§ **Problem statement**
Type out all the records again exactly.

§ **Data**
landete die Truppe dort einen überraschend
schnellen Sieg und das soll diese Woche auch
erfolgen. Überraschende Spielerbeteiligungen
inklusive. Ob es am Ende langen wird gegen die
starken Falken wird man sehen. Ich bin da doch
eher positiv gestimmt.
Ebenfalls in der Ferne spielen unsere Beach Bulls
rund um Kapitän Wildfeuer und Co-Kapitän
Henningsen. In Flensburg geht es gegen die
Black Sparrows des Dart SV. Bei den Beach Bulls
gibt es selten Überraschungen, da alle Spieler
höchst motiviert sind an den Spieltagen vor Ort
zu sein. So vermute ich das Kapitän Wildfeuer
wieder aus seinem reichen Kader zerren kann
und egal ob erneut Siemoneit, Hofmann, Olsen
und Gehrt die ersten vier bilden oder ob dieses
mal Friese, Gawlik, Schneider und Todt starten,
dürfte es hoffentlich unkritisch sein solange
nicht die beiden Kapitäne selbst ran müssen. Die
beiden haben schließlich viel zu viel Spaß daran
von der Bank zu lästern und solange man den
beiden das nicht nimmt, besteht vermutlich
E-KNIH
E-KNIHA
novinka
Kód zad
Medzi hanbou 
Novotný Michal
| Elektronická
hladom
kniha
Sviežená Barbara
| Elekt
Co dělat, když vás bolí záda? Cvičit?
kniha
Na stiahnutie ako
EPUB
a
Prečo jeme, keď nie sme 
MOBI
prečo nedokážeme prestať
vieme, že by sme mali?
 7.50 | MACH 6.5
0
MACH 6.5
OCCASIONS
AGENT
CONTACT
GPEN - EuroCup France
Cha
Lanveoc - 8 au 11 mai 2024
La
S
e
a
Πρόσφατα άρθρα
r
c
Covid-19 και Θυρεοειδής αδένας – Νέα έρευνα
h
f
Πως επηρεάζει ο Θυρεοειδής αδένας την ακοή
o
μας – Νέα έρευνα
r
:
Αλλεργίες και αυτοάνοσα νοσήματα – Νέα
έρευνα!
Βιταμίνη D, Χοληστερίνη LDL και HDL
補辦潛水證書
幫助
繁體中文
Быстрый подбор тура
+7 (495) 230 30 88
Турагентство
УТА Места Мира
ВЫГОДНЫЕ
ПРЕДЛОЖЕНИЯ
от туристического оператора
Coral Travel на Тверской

§ **Solution**
landete die Truppe dort einen überraschend
schnellen Sieg und das soll diese Woche auch
erfolgen. Überraschende Spielerbeteiligungen
inklusive. Ob es am Ende langen wird gegen die
starken Falken wird man sehen. Ich bin da doch
eher positiv gestimmt.
Ebenfalls in der Ferne spielen unsere Beach Bulls
rund um Kapitän Wildfeuer und Co-Kapitän
Henningsen. In Flensburg geht es gegen die
Black Sparrows des Dart SV. Bei den Beach Bulls
gibt es selten Überraschungen, da alle Spieler
höchst motiviert sind an den Spieltagen vor Ort
zu sein. So vermute ich das Kapitän Wildfeuer
wieder aus seinem reichen Kader zerren kann
und egal ob erneut Siemoneit, Hofmann, Olsen
und Gehrt die ersten vier bilden oder ob dieses
mal Friese, Gawlik, Schneider und Todt starten,
dürfte es hoffentlich unkritisch sein solange
nicht die beiden Kapitäne selbst ran müssen. Die
beiden haben schließlich viel zu viel Spaß daran
von der Bank zu lästern und solange man den
beiden das nicht nimmt, besteht vermutlich
E-KNIH
E-KNIHA
novinka
Kód zad
Medzi hanbou 
Novotný Michal
| Elektronická
hladom
kniha
Sviežená Barbara
| Elekt
Co dělat, když vás bolí záda? Cvičit?
kniha
Na stiahnutie ako
EPUB
a
Prečo jeme, keď nie sme 
MOBI
prečo nedokážeme prestať
vieme, že by sme mali?
 7.50 | MACH 6.5
0
MACH 6.5
OCCASIONS
AGENT
CONTACT
GPEN - EuroCup France
Cha
Lanveoc - 8 au 11 mai 2024
La
S
e
a
Πρόσφατα άρθρα
r
c
Covid-19 και Θυρεοειδής αδένας – Νέα έρευνα
h
f
Πως επηρεάζει ο Θυρεοειδής αδένας την ακοή
o
μας – Νέα έρευνα
r
:
Αλλεργίες και αυτοάνοσα νοσήματα – Νέα
έρευνα!
Βιταμίνη D, Χοληστερίνη LDL και HDL
補辦潛水證書
幫助
繁體中文
Быстрый подбор тура
+7 (495) 230 30 88
Турагентство
УТА Места Мира
ВЫГОДНЫЕ
ПРЕДЛОЖЕНИЯ
от туристического оператора
Coral Travel на Тверской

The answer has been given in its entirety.